Mitchell_Porter comments on Imagine a world where minds run on physics - Less Wrong

12 Post author: cousin_it 31 October 2010 07:09PM

You are viewing a comment permalink. View the original post to see all comments and the full post content.

Comments (29)

You are viewing a single comment's thread.

Comment author: Mitchell_Porter 01 November 2010 02:40:20AM 2 points [-]

Some cognitive architectures intrinsically exhibit instability of values (e.g. those where goals compete stochastically for priority), but Omohundro's drive to protect the utility function from modification should prevent a self-modifying AI with a stable architecture from adopting an architecture that is knowably or even possibly unstable.

However, the human cognitive architecture certainly looks to have value instability, and so this will be a problem for any attempt to codify a fixed human-friendly utility function by renormalizing the existing unstable architecture.

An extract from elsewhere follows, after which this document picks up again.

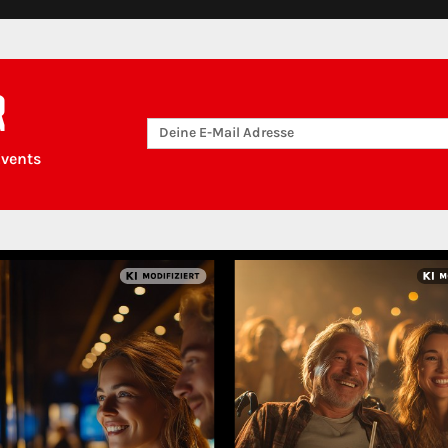
R
Events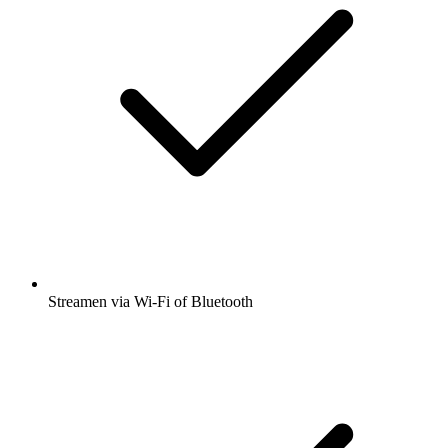
Streamen via Wi-Fi of Bluetooth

Omohundro's drive won't automatically work here since the starting point isn't stable. It's also very possible that there's more than one reflectively stable equilibrium that can be obtained starting from the human decision architecture, because of its stochastic or context-dependent aspects.

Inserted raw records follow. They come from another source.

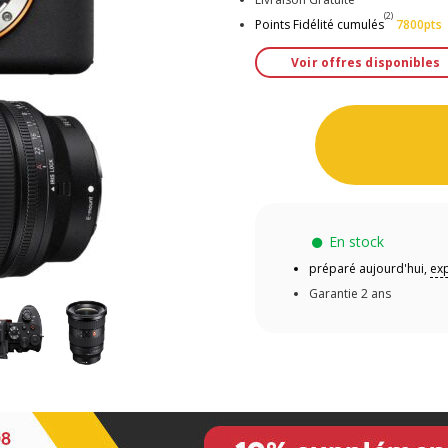
(2)
Points Fidélité cumulés
7800pts
Voir offres disponibles
En stock
préparé aujourd'hui,
ex
Garantie 2 ans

Comment author: cousin_it 01 November 2010 10:09:26AM *  0 points [-]

Omohundro's drive to protect the utility function from modification

The machines in my post have no such drive coded in, and this isn't a problem. Just having a utility function over universes works out fine: if there's an action that makes the universe end up in the desired state, the computer will find it and do it. If there's uncertainty about possible interference, it will be taken into account.

Comment author: Mitchell_Porter 02 November 2010 01:36:50AM 2 points [-]

Omohundro's drives are emergent behaviors expected in any sufficiently advanced intelligence, not something that gets coded in at the beginning.

Comment author: cousin_it 02 November 2010 09:33:36AM 0 points [-]

Oh. Thanks.

Comment author: Vladimir_Nesov 02 November 2010 09:55:18AM 1 point [-]

There is also nothing to say that the eventual stable preference will have anything to do with the initial one, while the post argued about the initial utility. In this sense, Omohundro's argument is not relevant.